Sorry I didn't get back to you sooner, I was out of town. Anyhow, I'm assuming you mean to do this in more than one line of code.

So, on with how to tackle this. kanarde explained how the division (/) and modulus (%) operators work on integers--so, I'll just skip over that much. First the number you proposed, 12345, is an integer base ten. Therefore, dividing the integer 12345 by 10 results in 1234 and taking the modulus of 12345 and 10 yields 5. Following this, we can take the modulus of 1234 and 10 (which is 4) and add it to the previous result (5) times 10, yielding 54. We can continue this until the whole number reverses. Here is a code example:

Code:

#include <iostream>
int reverse_int(int);
int reverse_int(int input){
int output = 0; // Workspace for the
// reversed int to be built
// While there are more
// digits to deal with, loop...
while(input != 0){
// First, use modulus (%) and
// add the remainder to the output times ten...
output = (output * 10) + (input % 10);
// Next, divide input by ten to get rid of the
// digit we just "appended" to the output...
input /= 10;
} // End while
return output;
} // End reverse_int()
int main(int argc, char *argv[]){
int i = 12345;
cout << i
<< " reversed is "
<< reverse_int(i)
<< '\n'
<< ends;
i = 123456789;
cout << i
<< " reversed is "
<< reverse_int(i)
<< '\n'
<< ends;
} // End main()

Keep in mind, however, this does not deal with the case of a number that--in its original form--is a multiple of ten. For instance, 1230 will reverse to 321, because base ten numbers--in C/C++--have no leading zeroes. Only base eight (octal) numbers have leading zeroes (and base sixteen (hexadecimal) numbers are represented with a leading 0x).
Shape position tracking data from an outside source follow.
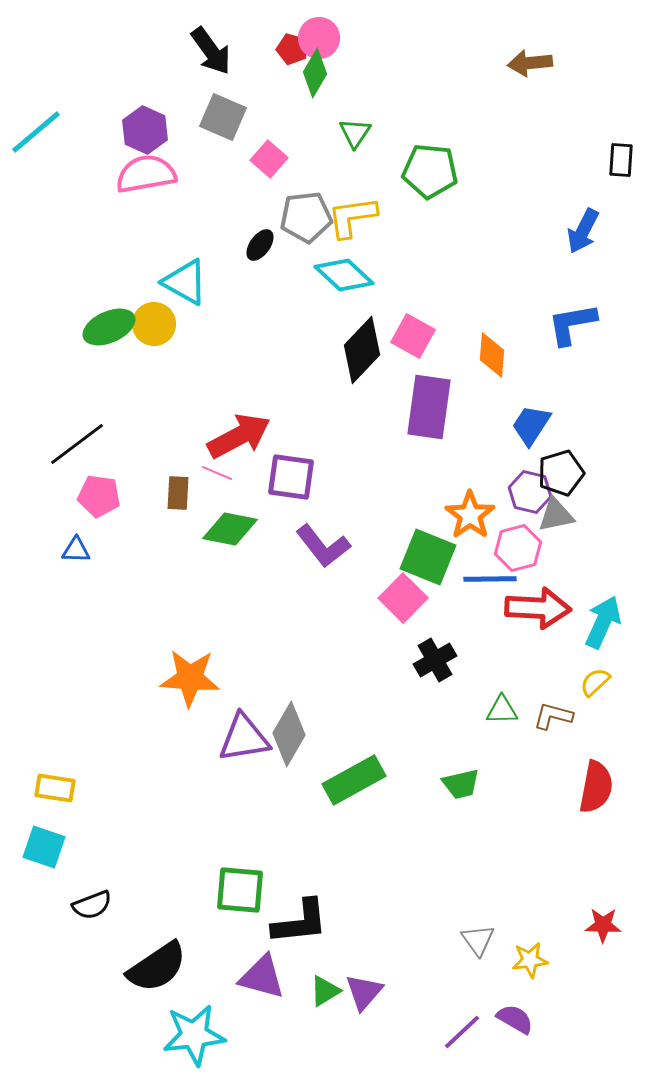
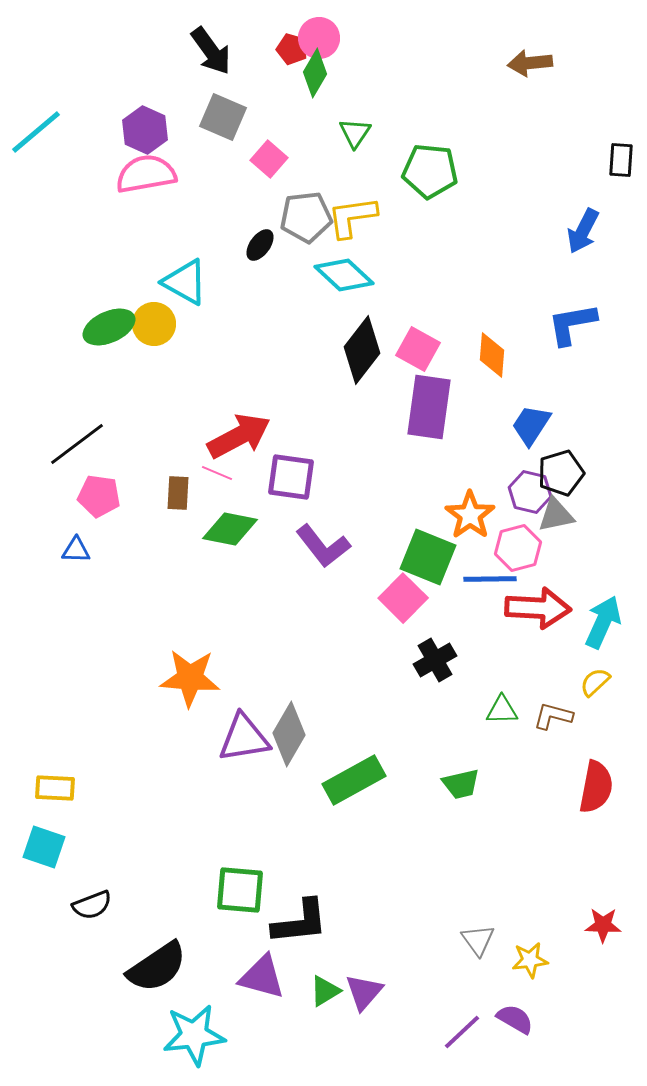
pink square at (413, 336): moved 5 px right, 13 px down
black diamond at (362, 350): rotated 6 degrees counterclockwise
yellow rectangle at (55, 788): rotated 6 degrees counterclockwise
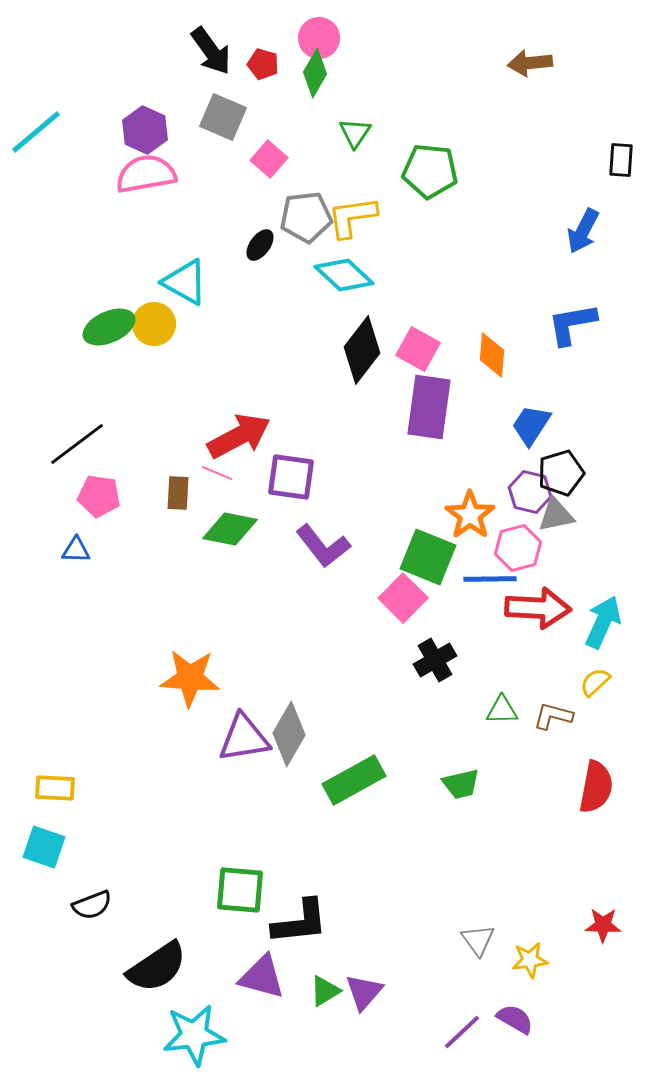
red pentagon at (292, 49): moved 29 px left, 15 px down
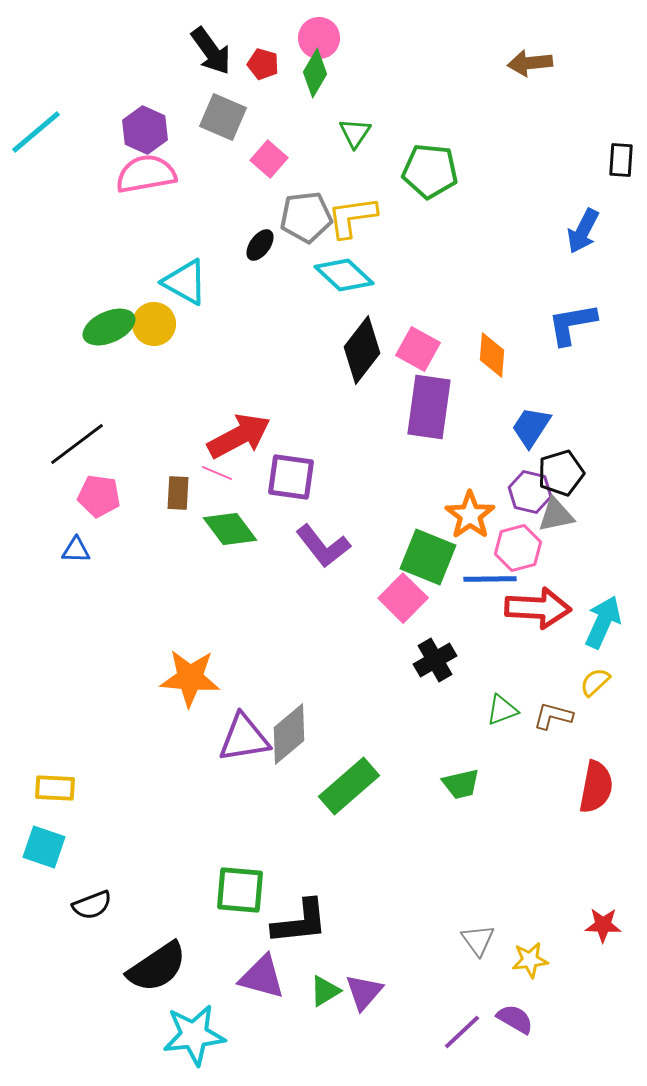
blue trapezoid at (531, 425): moved 2 px down
green diamond at (230, 529): rotated 42 degrees clockwise
green triangle at (502, 710): rotated 20 degrees counterclockwise
gray diamond at (289, 734): rotated 20 degrees clockwise
green rectangle at (354, 780): moved 5 px left, 6 px down; rotated 12 degrees counterclockwise
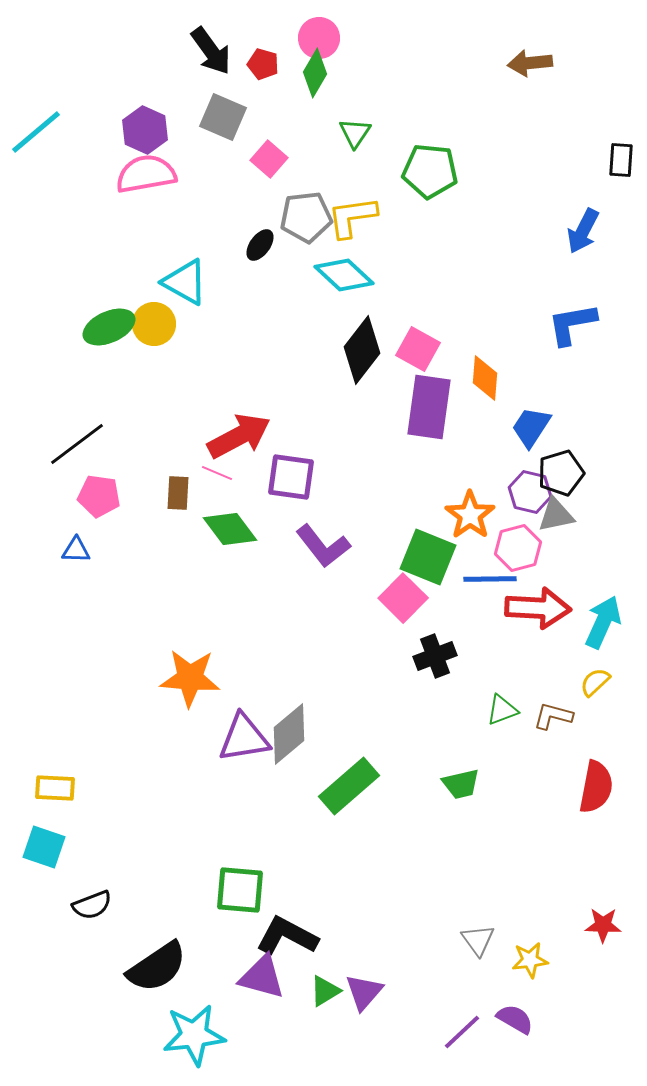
orange diamond at (492, 355): moved 7 px left, 23 px down
black cross at (435, 660): moved 4 px up; rotated 9 degrees clockwise
black L-shape at (300, 922): moved 13 px left, 14 px down; rotated 146 degrees counterclockwise
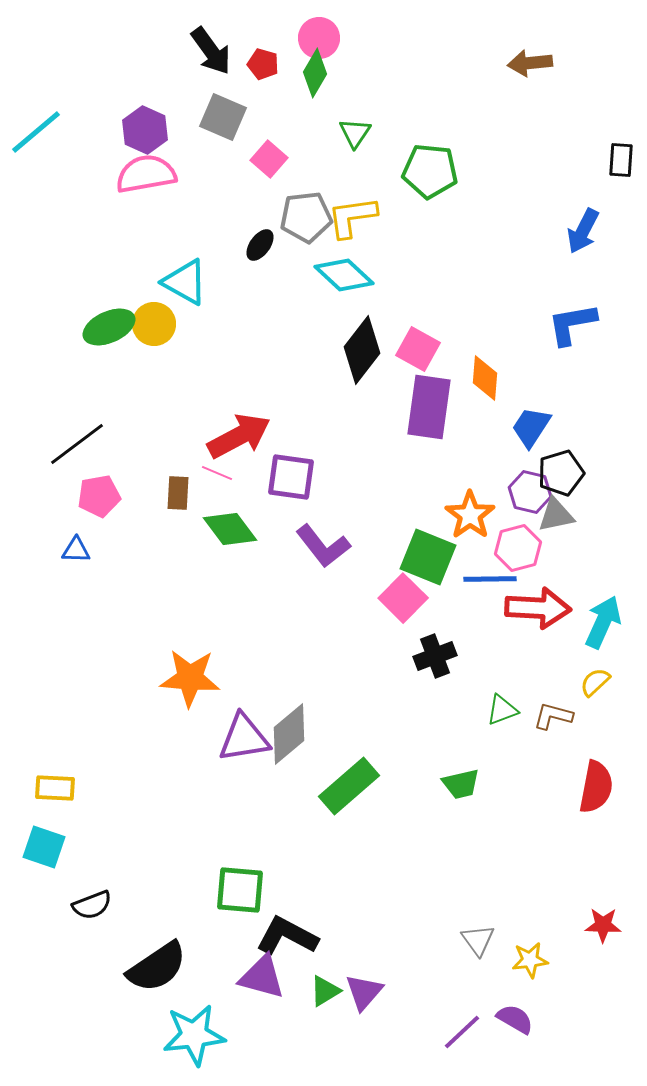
pink pentagon at (99, 496): rotated 18 degrees counterclockwise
The easiest way around this is to prepend a zero when the modulus of original integer and ten equals zero. Here is a modified version of the main() from above that does just that.

Code:

// Includes and reverse_int() here...
int main(int argc, char *argv[]){
int i = 123450;
cout << i
<< " reversed is ";
// Deal with the the case
// where i is a multiple of 10...
if((i % 10) == 0)
cout << 0;
cout << reverse_int(i)
<< '\n'
<< ends;
i = 123456789;
cout << i
<< " reversed is ";
// Deal with the the case
// where i is a multiple of 10...
if((i % 10) == 0)
cout << 0;
cout << reverse_int(i)
<< '\n'
<< ends;
} // End main()

There are other ways to do this, probably much nicer than above, but this is probably the least complex--and it gets the job done.